(SUPPLIED MATERIAL)

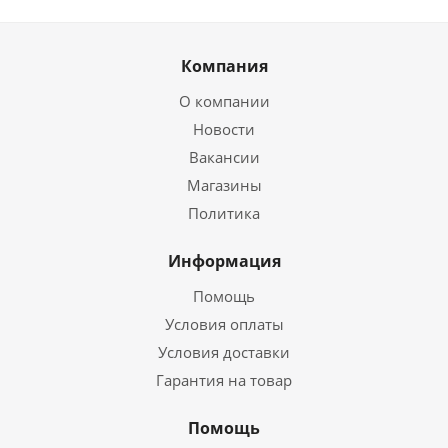
Компания
О компании
Новости
Вакансии
Магазины
Политика
Информация
Помощь
Условия оплаты
Условия доставки
Гарантия на товар
Помощь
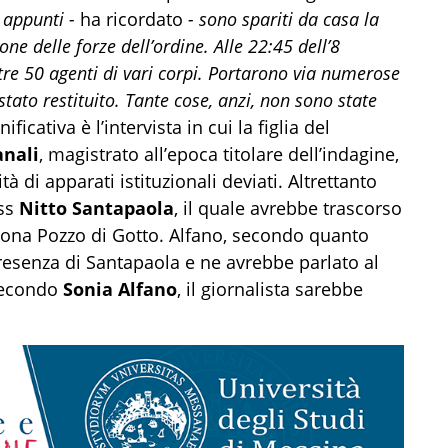
 appunti -
ha ricordato
- sono spariti da casa la
one delle forze dell’ordine. Alle 22:45 dell’8
e 50 agenti di vari corpi. Portarono via numerose
 stato restituito. Tante cose, anzi, non sono state
ficativa è l’intervista in cui la figlia del
nali
, magistrato all’epoca titolare dell’indagine,
 di apparati istituzionali deviati. Altrettanto
oss
Nitto Santapaola
, il quale avrebbe trascorso
ellona Pozzo di Gotto. Alfano, secondo quanto
 presenza di Santapaola e ne avrebbe parlato al
secondo
Sonia Alfano
, il giornalista sarebbe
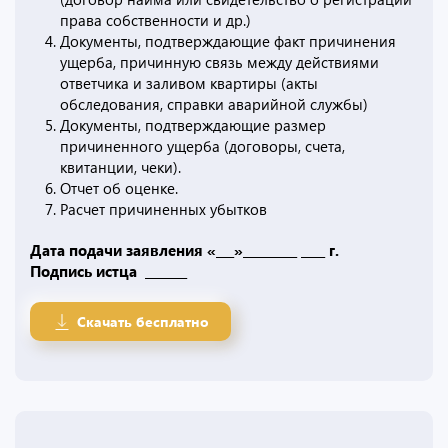
права собственности и др.)
Документы, подтверждающие факт причинения
ущерба, причинную связь между действиями
ответчика и заливом квартиры (акты
обследования, справки аварийной службы)
Документы, подтверждающие размер
причиненного ущерба (договоры, счета,
квитанции, чеки).
Отчет об оценке.
Расчет причиненных убытков
Дата подачи заявления «___»_________ ____ г.
Подпись истца _______
Скачать бесплатно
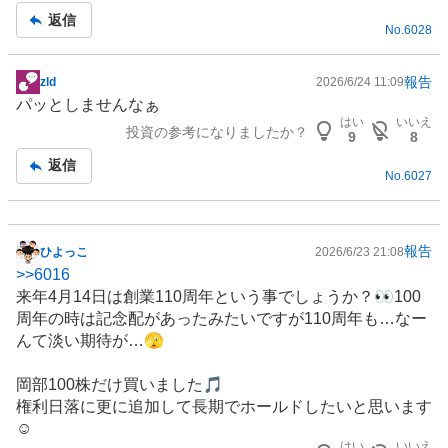
返信
No.
6028
報告
zld
2026/6/24 11:09
掲
パッとしませんなぁ
示
はい
いいえ
投資の参考になりましたか？
板
9
8
記
返信
No.
6027
事
報告
ひよっこ
2026/6/23 21:08
掲
>>
6016
示
来年4月14日は創業110周年という事でしょうか？👀100
板
周年の時は記念配があったみたいですが110周年も…なー
記
んて淡い期待が…🫣
事
岡部100株だけ買いました🎵
権利日落に更に追加して長期でホールドしたいと思います
☺️
はい
いいえ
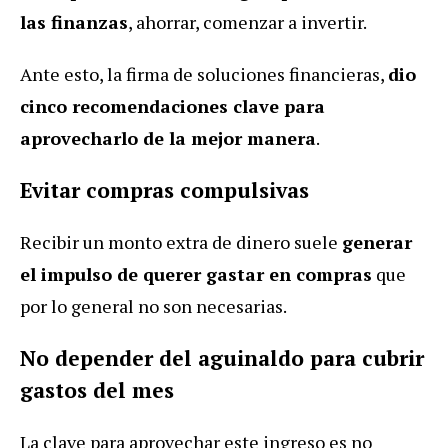
las finanzas
, ahorrar, comenzar a invertir.
Ante esto, la firma de soluciones financieras,
dio
cinco recomendaciones clave para
aprovecharlo de la mejor manera
.
Evitar compras compulsivas
Recibir un monto extra de dinero suele
generar
el impulso de querer gastar en compras
que
por lo general no son necesarias.
No depender del aguinaldo para cubrir
gastos del mes
La clave para aprovechar este ingreso es no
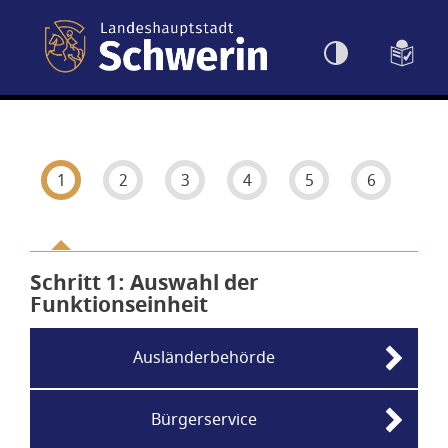
Einstellungen
1
2
3
4
5
6
Schritt 1
von 6
: Auswahl der
Funktionseinheit
Ausländerbehörde
Bürgerservice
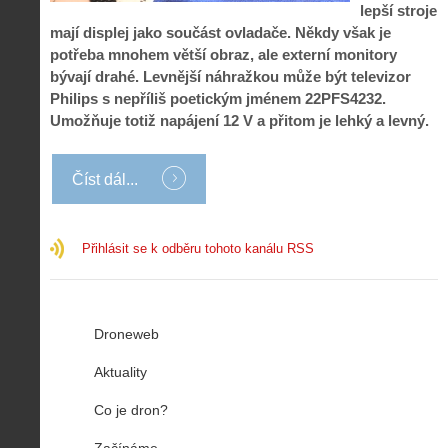
lepší stroje
mají displej jako součást ovladače. Někdy však je
potřeba mnohem větší obraz, ale externí monitory
bývají drahé. Levnější náhražkou může být televizor
Philips s nepříliš poetickým jménem 22PFS4232.
Umožňuje totiž napájení 12 V a přitom je lehký a levný.
Číst dál...
Přihlásit se k odběru tohoto kanálu RSS
Droneweb
Aktuality
Co je dron?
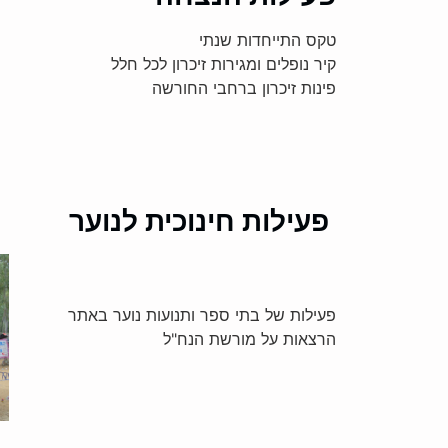
טקס התייחדות שנתי
קיר נופלים ומגירות זיכרון לכל חלל
פינות זיכרון ברחבי החורשה
פעילות חינוכית לנוער
פעילות של בתי ספר ותנועות נוער באתר
הרצאות על מורשת הנח"ל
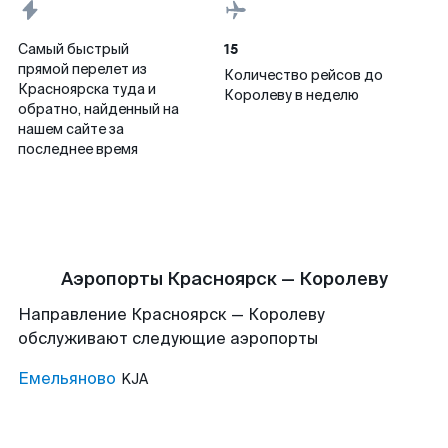
15
Самый быстрый
прямой перелет из
Количество рейсов до
Красноярска туда и
Королеву в неделю
обратно, найденный на
нашем сайте за
последнее время
Аэропорты Красноярск — Королеву
Направление Красноярск — Королеву
обслуживают следующие аэропорты
Емельяново
KJA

(End SUPPLIED MATERIAL)

## ACTIVITY
Where a picture appears, omit it; otherwise reproduce each line above from the first to the one with "magistrato all’epoca titolare", inclusive.

## TASK SOLUTION
Компания
О компании
Новости
Вакансии
Магазины
Политика
Информация
Помощь
Условия оплаты
Условия доставки
Гарантия на товар
Помощь
 appunti -
ha ricordato
- sono spariti da casa la
one delle forze dell’ordine. Alle 22:45 dell’8
e 50 agenti di vari corpi. Portarono via numerose
 stato restituito. Tante cose, anzi, non sono state
ficativa è l’intervista in cui la figlia del
nali
, magistrato all’epoca titolare dell’indagine,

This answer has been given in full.